Theoretical considerations are presented here to estimate the sensitivity of piezo ceramic hydrophones, focusing on cylindrical and spherical designs. The provided equations predict the voltage generated as a function of external sound pressure, serving as an estimate for expected free-field sensitivities.

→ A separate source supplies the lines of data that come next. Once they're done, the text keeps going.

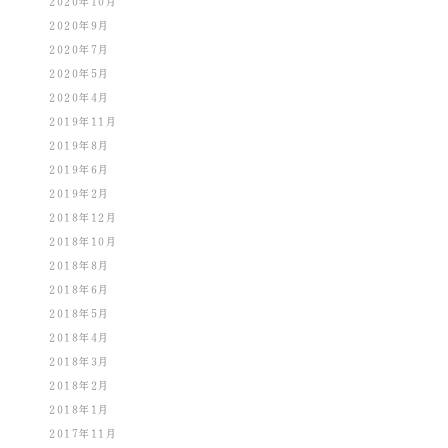
2020年10月
2020年9月
2020年7月
2020年5月
2020年4月
2019年11月
2019年8月
2019年6月
2019年2月
2018年12月
2018年10月
2018年8月
2018年6月
2018年5月
2018年4月
2018年3月
2018年2月
2018年1月
2017年11月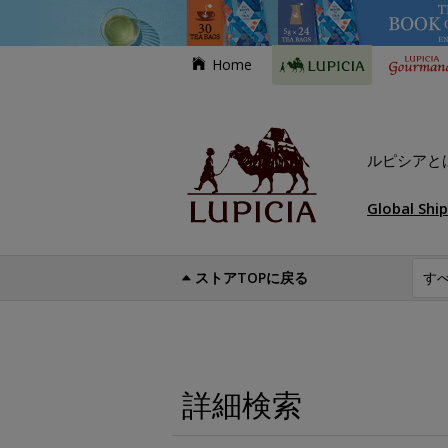
Home
ルピシアと
Global Shi
ストアTOPに戻る
詳細検索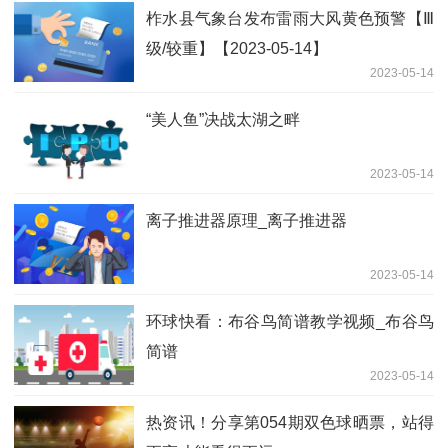
柞水县气象台发布雷雨大风黄色预警【Ⅲ
级/较重】【2023-05-14】
2023-05-14
“美人鱼”决战太湖之畔
2023-05-14
离子推进器原理_离子推进器
2023-05-14
环球快看：布谷鸟简谱教学视频_布谷鸟
简谱
2023-05-14
热资讯！分享第054期双色球晒票，站得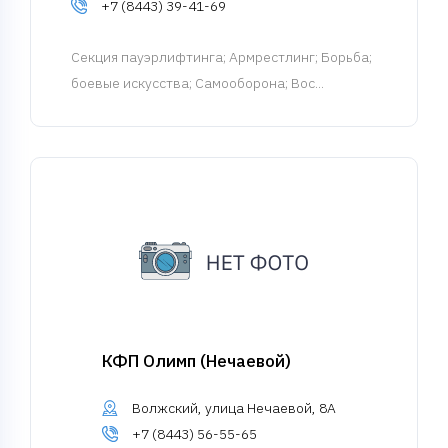
+7 (8443) 39-41-69
Cекция пауэрлифтинга
; Армрестлинг; Борьба;
боевые искусства; Самооборона; Вос...
КФП Олимп (Нечаевой)
Волжский, улица Нечаевой, 8А
+7 (8443) 56-55-65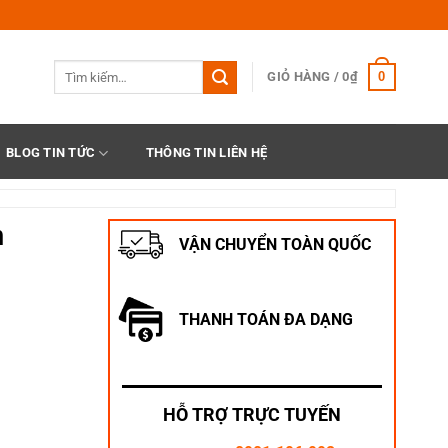
Tìm
0
GIỎ HÀNG /
0
₫
kiếm:
BLOG TIN TỨC
THÔNG TIN LIÊN HỆ
n
VẬN CHUYỂN TOÀN QUỐC
THANH TOÁN ĐA DẠNG
HỖ TRỢ TRỰC TUYẾN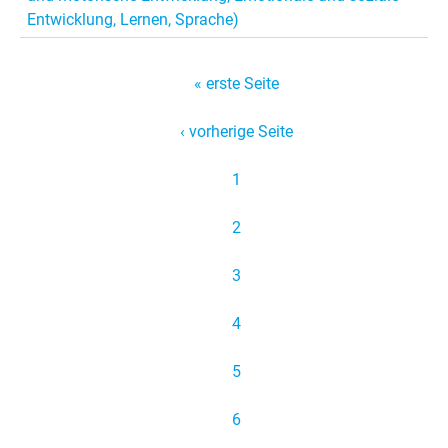
Entwicklung, Lernen, Sprache)
S
« erste Seite
e
‹ vorherige Seite
i
t
1
e
2
n
3
4
5
6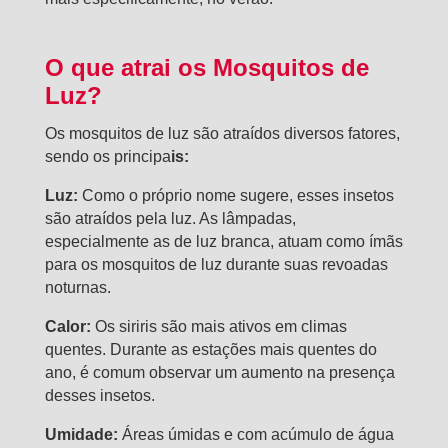
O que atrai os Mosquitos de
Luz?
Os mosquitos de luz são atraídos diversos fatores,
sendo os principa
is:
Luz:
Como o próprio nome sugere, esses insetos
são atraídos pela luz. As lâmpadas,
especialmente as de luz branca, atuam como ímãs
para os mosquitos de luz durante suas revoadas
noturnas.
Calor:
Os siriris são mais ativos em climas
quentes. Durante as estações mais quentes do
ano, é comum observar um aumento na presença
desses insetos.
Umidade:
Áreas úmidas e com acúmulo de água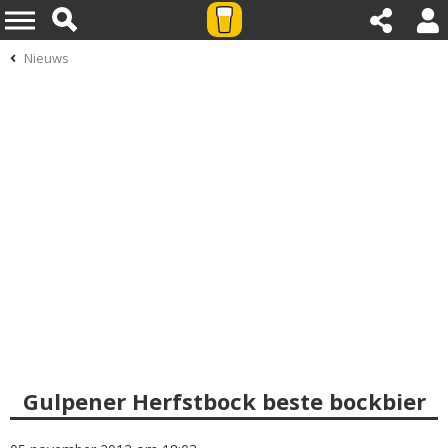
Nieuws
Gulpener Herfstbock beste bockbier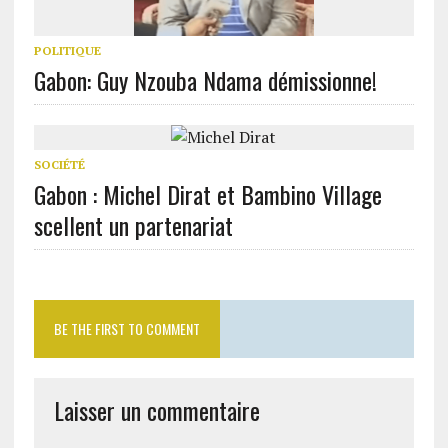
POLITIQUE
Gabon: Guy Nzouba Ndama démissionne!
SOCIÉTÉ
Gabon : Michel Dirat et Bambino Village
scellent un partenariat
BE THE FIRST TO COMMENT
Laisser un commentaire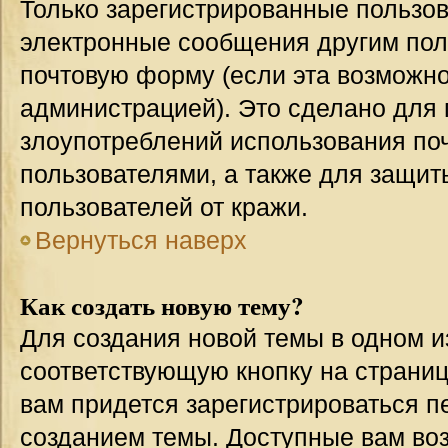
Только зарегистрированные пользов
электронные сообщения другим пол
почтовую форму (если эта возможн
администрацией). Это сделано для
злоупотреблений использования п
пользователями, а также для защит
пользователей от кражи.
Вернуться наверх
Как создать новую тему?
Для создания новой темы в одном 
соответствующую кнопку на страни
вам придется зарегистрироваться п
созданием темы. Доступные вам во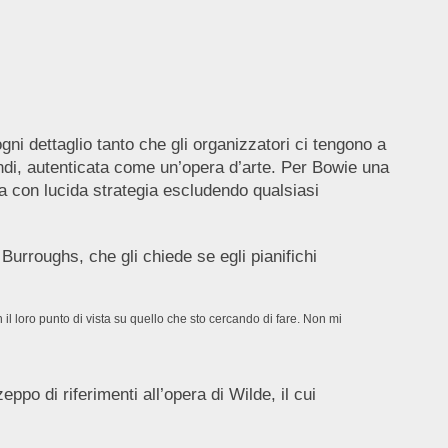
i dettaglio tanto che gli organizzatori ci tengono a
uindi, autenticata come un’opera d’arte. Per Bowie una
ta con lucida strategia escludendo qualsiasi
Burroughs, che gli chiede se egli pianifichi
 il loro punto di vista su quello che sto cercando di fare. Non mi
ppo di riferimenti all’opera di Wilde, il cui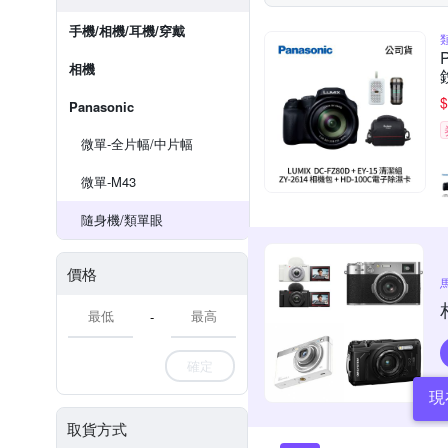
手機/相機/耳機/穿戴
相機
$
Panasonic
微單-全片幅/中片幅
微單-M43
隨身機/類單眼
價格
-
確定
現
取貨方式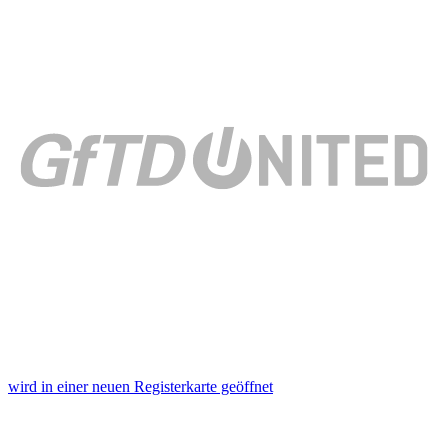
wird in einer neuen Registerkarte geöffnet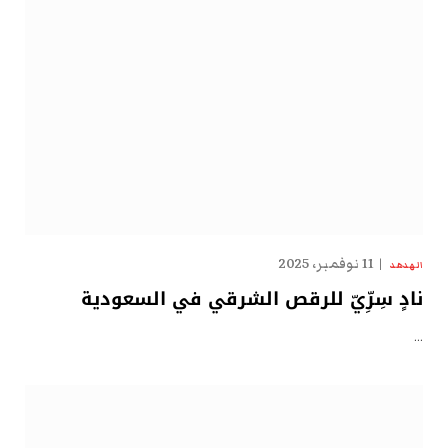
11 نوفمبر، 2025
الهدهد
نادٍ سِرِّيّ للرقص الشرقي في السعودية
…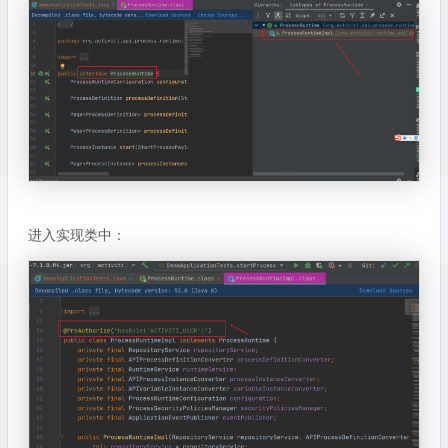
进入实现类中：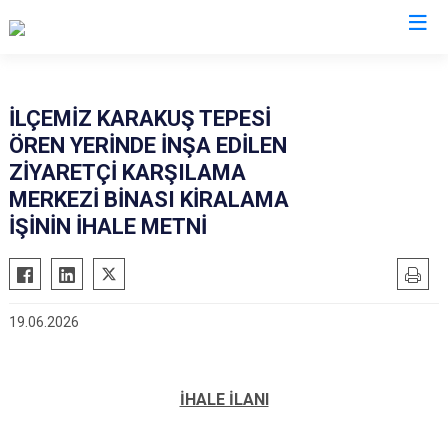
Adıyaman
İLÇEMİZ KARAKUŞ TEPESİ
ÖREN YERİNDE İNŞA EDİLEN
Besni
ZİYARETÇİ KARŞILAMA
Çelikhan
MERKEZİ BİNASI KİRALAMA
Gerger
İŞİNİN İHALE METNİ
Gölbaşı
Kahta
Samsat
19.06.2026
Sincik
Tut
İHALE İLANI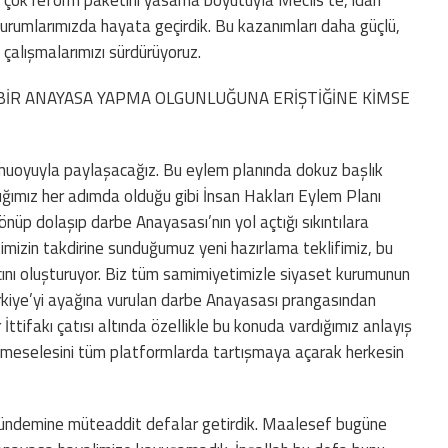
rumlarımızda hayata geçirdik. Bu kazanımları daha güçlü,
 çalışmalarımızı sürdürüyoruz.
BİR ANAYASA YAPMA OLGUNLUĞUNA ERİŞTİĞİNE KİMSE
amuoyuyla paylaşacağız. Bu eylem planında dokuz başlık
ttığımız her adımda olduğu gibi İnsan Hakları Eylem Planı
nüp dolaşıp darbe Anayasası’nın yol açtığı sıkıntılara
timizin takdirine sunduğumuz yeni hazırlama teklifimiz, bu
acını oluşturuyor. Biz tüm samimiyetimizle siyaset kurumunun
ürkiye’yi ayağına vurulan darbe Anayasası prangasından
ttifakı çatısı altında özellikle bu konuda vardığımız anlayış
asa meselesini tüm platformlarda tartışmaya açarak herkesin
 gündemine müteaddit defalar getirdik. Maalesef bugüne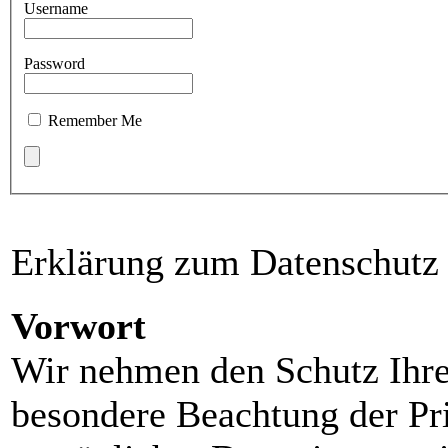
Username
Password
Remember Me
Erklärung zum Datenschutz
Vorwort
Wir nehmen den Schutz Ihrer
besondere Beachtung der Pri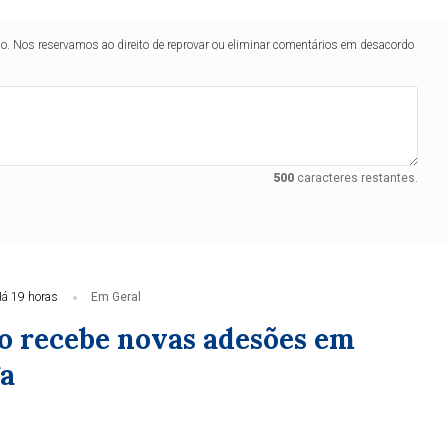
lo. Nos reservamos ao direito de reprovar ou eliminar comentários em desacordo
500
caracteres restantes.
á 19 horas
Em Geral
o recebe novas adesões em
a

However, realistic effective sensitivities, which account for the influence of attached electronics and nearby materials, can only be accurately determined through meticulous in-situ calibration.
References
https://engineeringlibrary.org/reference/thick-pressure-vessels-air-force-stress-manual
https://apps.dtic.mil/sti/pdfs/AD0759199.pdf
Cylinder
Lamé equations
For a Cylinder we have the following stress equations
radial tension
\begin{equation}T_3(r)=A-\frac{B}{r^2}\end{equation}
circumferential tension
\begin{equation}T_1(r)=A+\frac{B}{r^2}\end{equation}
axial tension (end-capped cylinder)
\begin{equation}T_2(r)=A\end{equation}
whereby
\begin{equation}A=\frac{P_aa^2-P_bb^2}{b^2-a^2}\end{equation}
\begin{equation}B=\frac{a^2b^2(P_a-P_b)}{b^2-a^2}\end{equation}
Assume for hydrophones internal pressure \(P_a=0\), then the two constants \(A\) and \(B\) become
\begin{equation}A=-P_b\frac{b^2}{b^2-a^2}\end{equation}
\begin{equation}B=-P_b\frac{a^2b^2}{b^2-a^2} = Aa^2\end{equation}
and the three stress equations are then
\begin{equation}T_3(r)=A(1-\frac{a^2}{r^2})\end{equation}
\begin{equation}T_1(r)=A(1+\frac{a^2}{r^2})\end{equation}
\begin{equation}T_2(r)=A\end{equation}
with \(A\) as defined above
Electric field
The electric field in radial direction \(E_3(r)\) due to external pressure becomes with \(g_{32}=g_{31}\)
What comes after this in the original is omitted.